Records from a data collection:
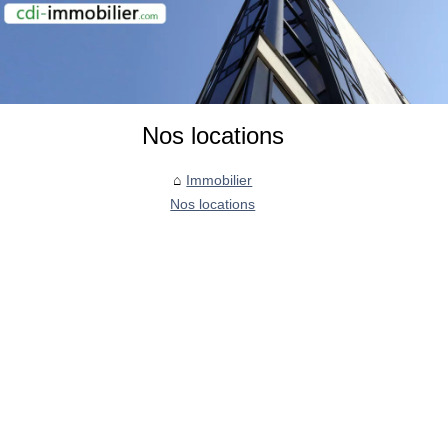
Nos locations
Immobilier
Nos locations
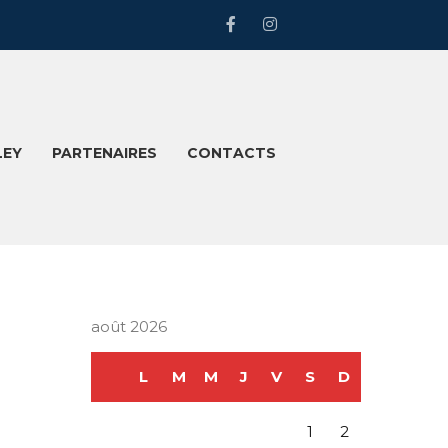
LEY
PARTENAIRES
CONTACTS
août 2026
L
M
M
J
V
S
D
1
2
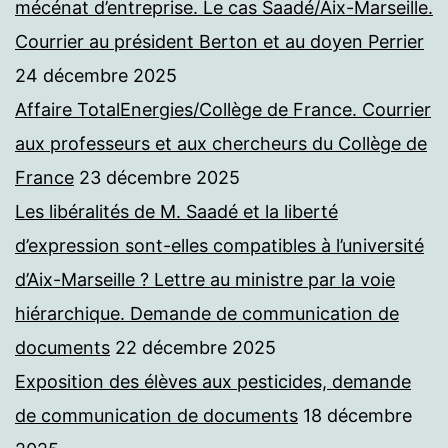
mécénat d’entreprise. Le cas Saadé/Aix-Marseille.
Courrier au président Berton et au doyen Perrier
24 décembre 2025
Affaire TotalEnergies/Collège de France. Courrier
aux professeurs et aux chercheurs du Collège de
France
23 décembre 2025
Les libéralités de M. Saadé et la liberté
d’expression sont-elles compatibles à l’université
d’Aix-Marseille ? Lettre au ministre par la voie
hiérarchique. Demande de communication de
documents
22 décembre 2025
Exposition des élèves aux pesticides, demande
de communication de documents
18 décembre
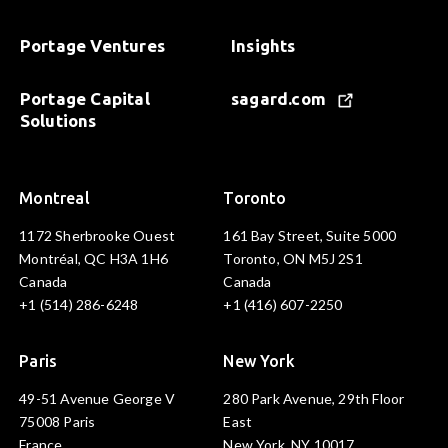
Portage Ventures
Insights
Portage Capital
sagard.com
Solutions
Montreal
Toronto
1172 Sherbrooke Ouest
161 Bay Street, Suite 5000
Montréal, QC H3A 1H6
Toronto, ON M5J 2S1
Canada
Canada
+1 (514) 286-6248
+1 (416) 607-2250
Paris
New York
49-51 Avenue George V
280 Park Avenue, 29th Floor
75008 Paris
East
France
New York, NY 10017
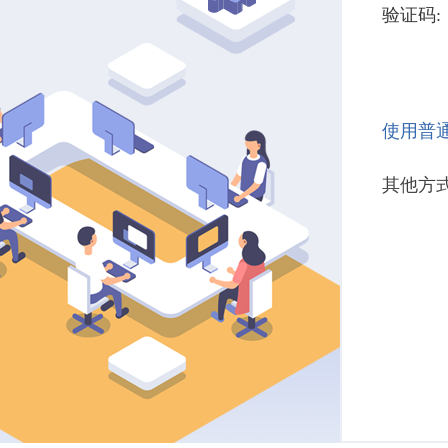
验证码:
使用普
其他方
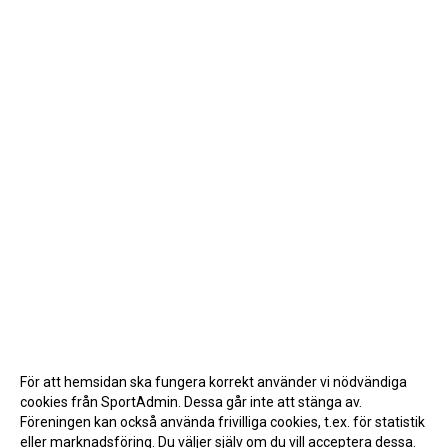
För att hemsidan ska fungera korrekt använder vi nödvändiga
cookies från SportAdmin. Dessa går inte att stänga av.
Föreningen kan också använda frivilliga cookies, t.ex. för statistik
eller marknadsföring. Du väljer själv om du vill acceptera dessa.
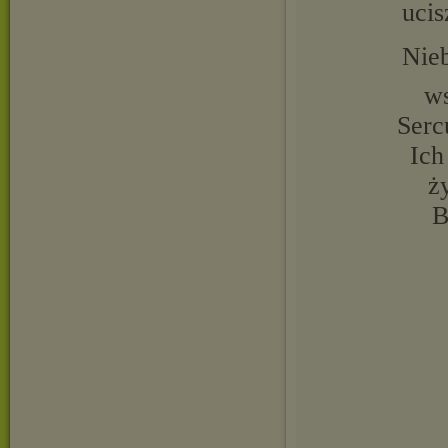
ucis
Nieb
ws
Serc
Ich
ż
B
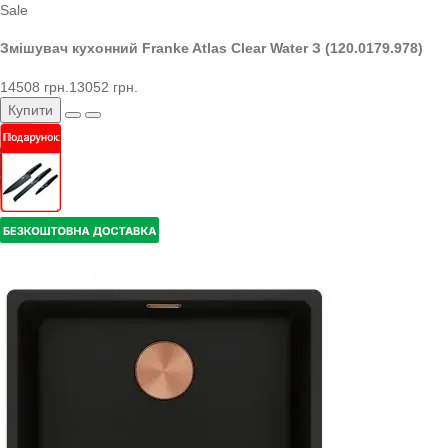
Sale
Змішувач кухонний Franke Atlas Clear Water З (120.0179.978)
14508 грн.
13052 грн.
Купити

● **Task description**: What is needed is an exact copy of the data, with the pictures removed.

● **Result for this task**:
Nos locations
Immobilier
Nos locations
LEY
PARTENAIRES
CONTACTS
août 2026
L
M
M
J
V
S
D
1
2
mécénat d’entreprise. Le cas Saadé/Aix-Marseille.
Courrier au président Berton et au doyen Perrier
24 décembre 2025
Affaire TotalEnergies/Collège de France. Courrier
aux professeurs et aux chercheurs du Collège de
France
23 décembre 2025
Les libéralités de M. Saadé et la liberté
d’expression sont-elles compatibles à l’université
d’Aix-Marseille ? Lettre au ministre par la voie
hiérarchique. Demande de communication de
documents
22 décembre 2025
Exposition des élèves aux pesticides, demande
de communication de documents
18 décembre
Portage Ventures
Insights
Portage Capital
sagard.com
Solutions
Montreal
Toronto
1172 Sherbrooke Ouest
161 Bay Street, Suite 5000
Montréal, QC H3A 1H6
Toronto, ON M5J 2S1
Canada
Canada
+1 (514) 286-6248
+1 (416) 607-2250
Paris
New York
49-51 Avenue George V
280 Park Avenue, 29th Floor
75008 Paris
East
France
New York, NY 10017
验证码:
使用普
其他方
För att hemsidan ska fungera korrekt använder vi nödvändiga
cookies från SportAdmin. Dessa går inte att stänga av.
Föreningen kan också använda frivilliga cookies, t.ex. för statistik
eller marknadsföring. Du väljer själv om du vill acceptera dessa.
ucis
Nieb
ws
Serc
Ich
ż
B
Sale
Змішувач кухонний Franke Atlas Clear Water З (120.0179.978)
14508 грн.
13052 грн.
Купити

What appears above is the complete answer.